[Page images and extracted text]
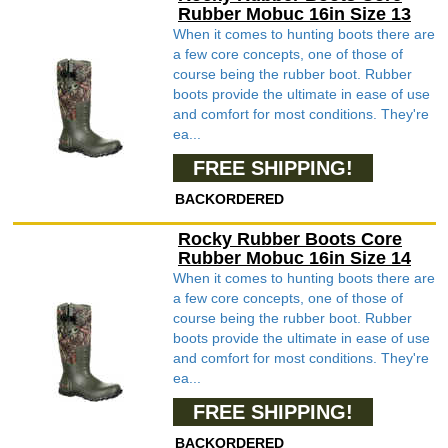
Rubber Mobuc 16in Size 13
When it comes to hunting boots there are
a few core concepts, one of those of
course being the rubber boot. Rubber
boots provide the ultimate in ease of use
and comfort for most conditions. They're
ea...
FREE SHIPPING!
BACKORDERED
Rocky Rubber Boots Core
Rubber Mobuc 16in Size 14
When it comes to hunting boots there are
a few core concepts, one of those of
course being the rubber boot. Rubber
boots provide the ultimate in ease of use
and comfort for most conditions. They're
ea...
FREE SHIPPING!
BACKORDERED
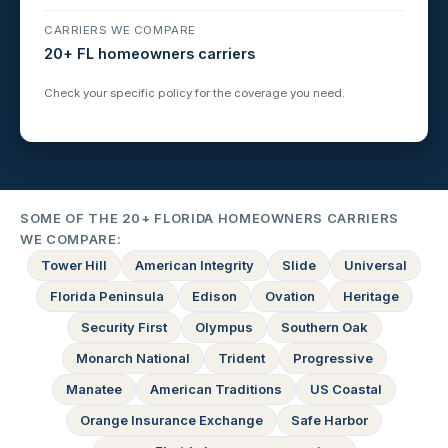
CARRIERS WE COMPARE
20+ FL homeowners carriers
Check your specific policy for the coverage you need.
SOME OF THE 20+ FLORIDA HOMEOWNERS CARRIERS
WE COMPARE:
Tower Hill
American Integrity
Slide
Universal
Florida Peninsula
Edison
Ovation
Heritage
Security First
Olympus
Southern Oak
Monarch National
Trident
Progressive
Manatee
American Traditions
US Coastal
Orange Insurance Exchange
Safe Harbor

Description of the task: Lines from the one with "American Integrity" through the end of the data: set these down exactly, including both ends and nothing more.

Solution to this task:
American Integrity
Slide
Universal
Florida Peninsula
Edison
Ovation
Heritage
Security First
Olympus
Southern Oak
Monarch National
Trident
Progressive
Manatee
American Traditions
US Coastal
Orange Insurance Exchange
Safe Harbor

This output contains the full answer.